Леди Рейл побелела, а рот у нее стал квадратным, как на греческой маске. Тэрлейн подумал, что она вот-вот швырнет в пасынка коробку с шоколадными конфетами. Фрэнсис стоял и улыбался, а у него за спиной находилась освещенная свечами галерея с потемневшими от времени портретами мужчин родового клана Рейлов.
Однако скандала не произошло. Стук в дверь заставил Ирэн изобразить улыбку. Это был Вуд.
— Прощу прощения, сэр, — сказал он. — Инспектор Тейп прибыл. С ним сэр Джордж Анструдер и какой-то мистер Джон Гонт. Мне сказать, что вы сейчас спуститесь?
Глава 8
ЧТО ЭТО БЫЛ ЗА ЩЕЛЧОК?
Стоя у камина в библиотеке, высокий худощавый мужчина грел руки над огнем. Сэр Джордж подвел к нему Тэрлейна, чтобы их познакомить, а Фрэнсис в Большом зале объяснял ситуацию инспектору Тейпу.
Тэрлейн, бросив лишь беглый взгляд на инспектора, решил, что это то, что надо. У Тейпа была военная выправка главного сержанта полиции и большие голубые глаза навыкате, которыми он все время вращал, похоже испытывая неловкость. В довершение всего его узкое лицо украшали рыжие усы, такие огромные, которых Тэрлейну нигде не доводилось видеть, разве что во Франции. Нафабренные, длинные, они торчали, как вязальные спицы. Наклонив голову набок, инспектор Тейп крутил кончики усов большим и указательным пальцами и слушал то, что говорил ему Фрэнк.
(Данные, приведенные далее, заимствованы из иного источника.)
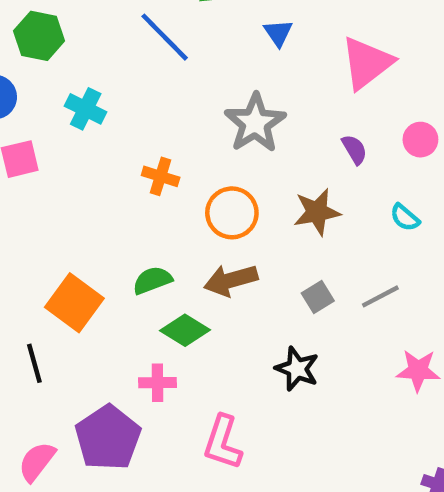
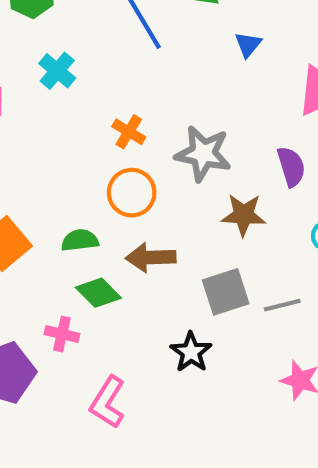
gray star: (255, 123) -> (203, 154), moved, turned 30
purple semicircle: (354, 149) -> (291, 167), size x1.4
orange cross: (161, 176) -> (129, 132), moved
orange circle: (232, 213) -> (132, 193), moved
gray square: (318, 297) -> (226, 292), size x1.6

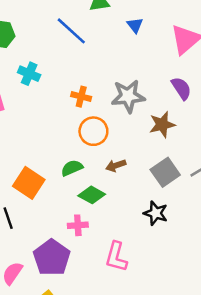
brown arrow: (151, 257) -> (116, 165), size x0.7

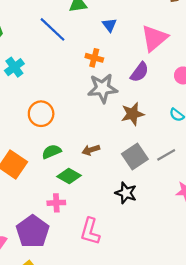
cyan cross: (29, 74) -> (14, 67), turned 30
purple semicircle: (181, 88) -> (140, 72), moved, turned 70
orange cross: (81, 97) -> (94, 58), moved
orange circle: (93, 131) -> (41, 114), moved

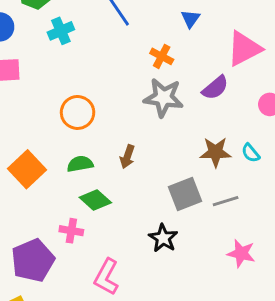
cyan cross: (14, 67) -> (61, 31), moved
brown star: (133, 114) -> (216, 152), moved
brown arrow: (91, 150) -> (127, 157), moved, turned -66

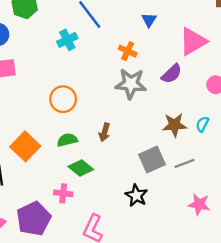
cyan cross: (61, 31) -> (67, 40), moved
cyan semicircle: (251, 153) -> (202, 124), turned 70

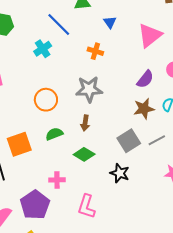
purple semicircle: (172, 74) -> (145, 79), moved
gray star: (131, 84) -> (89, 89), moved
orange square: (25, 146) -> (19, 144), turned 35
green diamond: (81, 168) -> (84, 154), moved

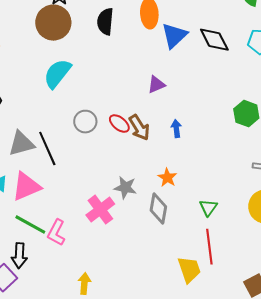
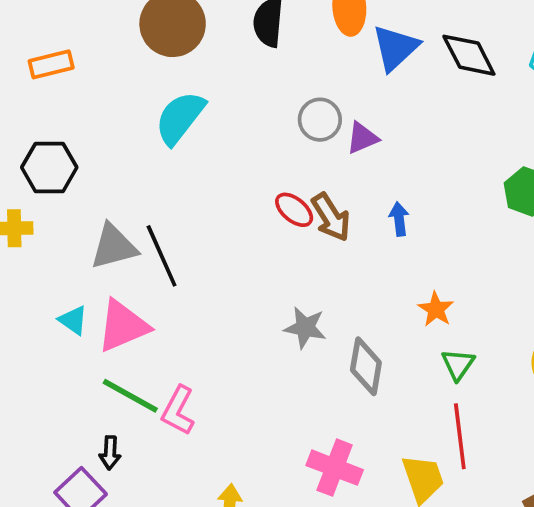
gray circle: (85, 122) -> (320, 120), moved
orange star: (167, 178) -> (436, 309), moved
pink cross: (100, 210) -> (335, 468), moved, turned -32
black arrow: (19, 256) -> (110, 453), size x0.7

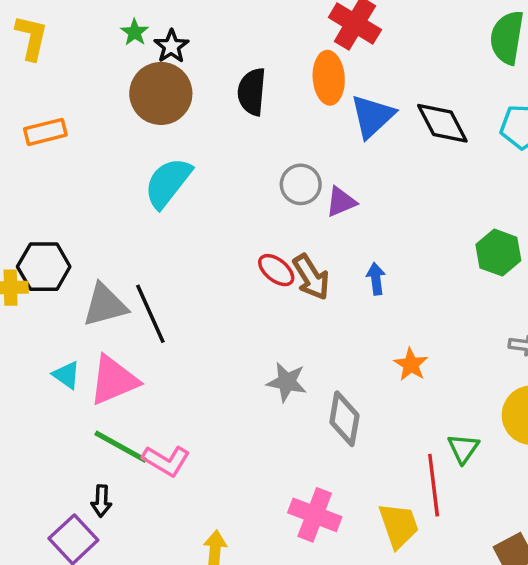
black hexagon: (49, 167) -> (44, 267), moved
green triangle: (458, 364) -> (463, 448), moved
pink L-shape: (178, 410) -> (166, 461), turned -87

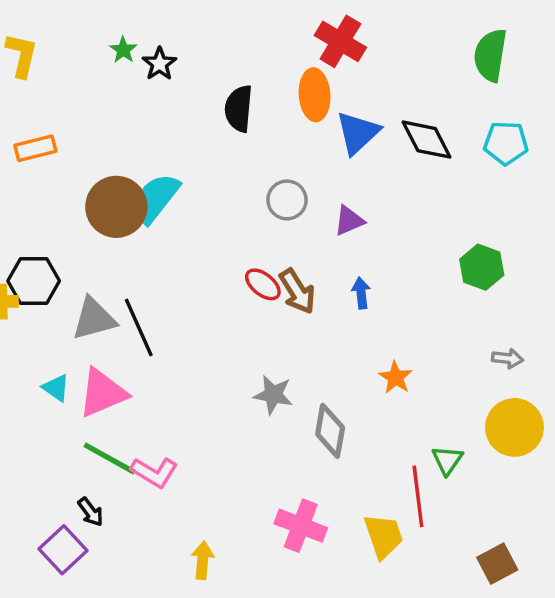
brown circle: (161, 93) -> (116, 207), moved
purple triangle: (341, 202) -> (349, 221), moved
black arrow: (101, 501) -> (91, 512), turned -40

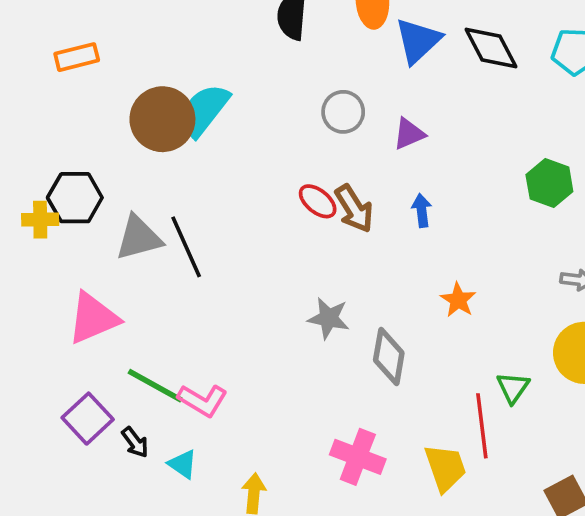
cyan triangle: (56, 388) -> (183, 464), moved
pink triangle: (103, 393) -> (93, 318), moved
purple square: (63, 550) -> (88, 419), moved

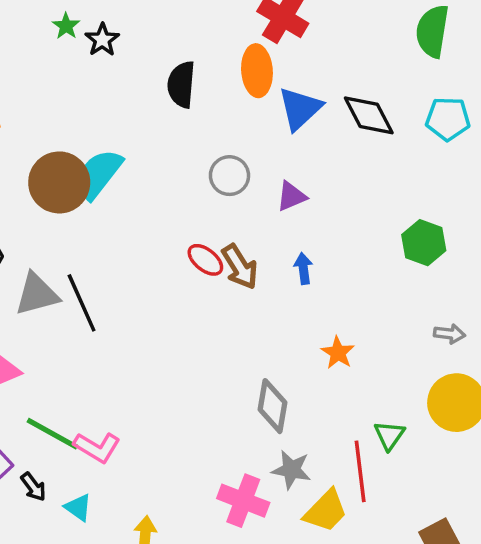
gray star: (329, 318) -> (291, 470), moved
yellow trapezoid: (445, 468) -> (326, 511), turned 63

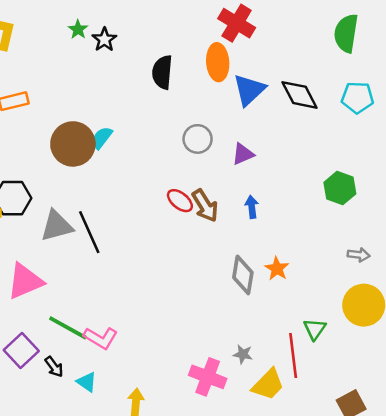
cyan semicircle: (99, 174) -> (102, 138), size x0.6
gray diamond: (272, 406) -> (243, 275), moved
gray star: (291, 470) -> (243, 354), size x0.7

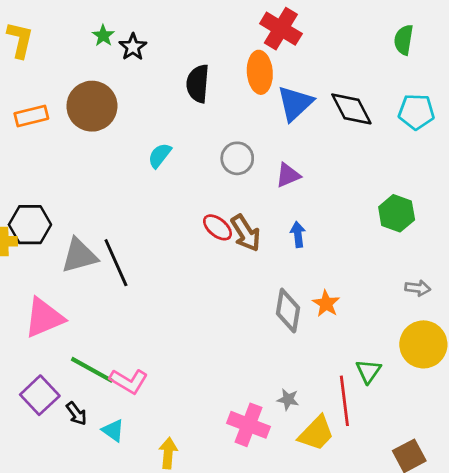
green semicircle: (346, 33) -> (404, 40), size x0.7
cyan semicircle: (102, 138) -> (160, 155), moved
brown circle: (73, 144) -> (92, 106), moved

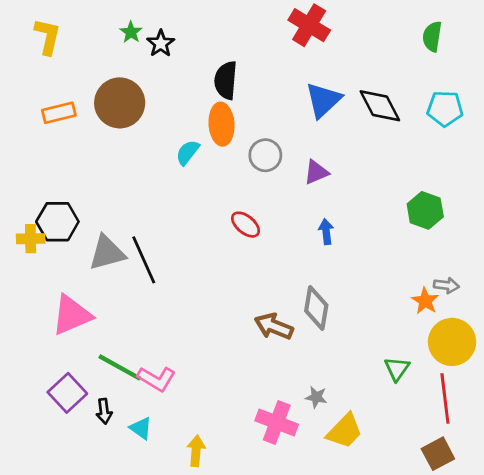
orange ellipse: (260, 72) -> (221, 124), moved
brown arrow: (246, 233) -> (274, 326), moved, turned 144
orange star: (326, 304) -> (425, 301), moved
red line: (344, 401) -> (445, 399), moved
black arrow: (76, 414) -> (104, 411), turned 30

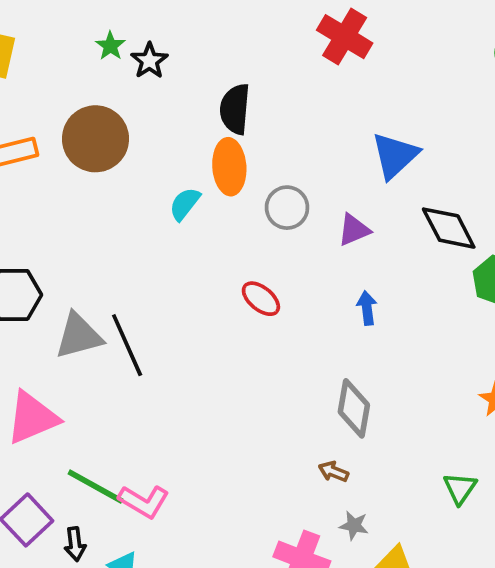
blue triangle: (323, 100) -> (395, 156), moved
black diamond: (380, 106) -> (449, 228), moved
brown arrow: (274, 326) -> (333, 472), moved, size x0.6

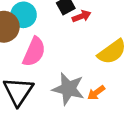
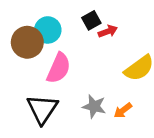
gray star: (68, 89) -> (94, 106), size x0.7

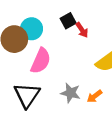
red arrow: (108, 31) -> (82, 30), turned 77

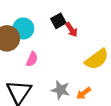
pink semicircle: (41, 61) -> (32, 59), size x0.6

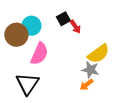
pink semicircle: (32, 59) -> (39, 54), size x1.6
gray star: (61, 90) -> (90, 70), moved

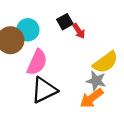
black triangle: (27, 84) -> (44, 90), moved, turned 30
orange arrow: (86, 85) -> (92, 98), size x1.5

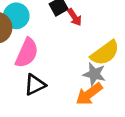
black triangle: (44, 90) -> (35, 85), size x0.7

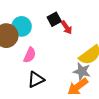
pink semicircle: (27, 53) -> (30, 55), size x0.7

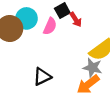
pink semicircle: (30, 55) -> (50, 26), moved

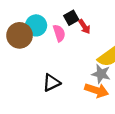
pink semicircle: (50, 26) -> (59, 33), turned -42
orange arrow: (88, 84) -> (97, 90), turned -125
Однако Тэрлейна интересовал Джон Гонт, внимание которого было полностью сосредоточено на камине. Тэрлейн предполагал, что Джон Гонт, скорее всего, тип со скверным характером и, безусловно, с насмешливой улыбкой. Поэтому он был изумлен, когда Гонт, обернувшись, изобразил предельную учтивость.
Его внешность сэр Джордж описал точно. Худощавый, он был в смокинге и темном широком галстуке, похожем на шарф. На груди белоснежной рубашки выделялся монокль на черном шнурке. У него было вытянутое лицо с высокими скулами, большой лоб и седеющие волосы, зачесанные назад. Приветливые серые глаза под черными бровями казались сонными. Усы и эспаньолка делали его похожим на исхудавшего знаменитого «Смеющегося кавалера» кисти Франца Халса. Он был слегка подшофе, но это можно было заметить, лишь хорошенько присмотревшись, хотя перегаром попахивало. Под глазами, вокруг рта и на лбу пролегли характерные морщины, будто он все время хмурился, да так и застыл. Потрепанный жизнью человек, сказали бы вы, но все еще опасный.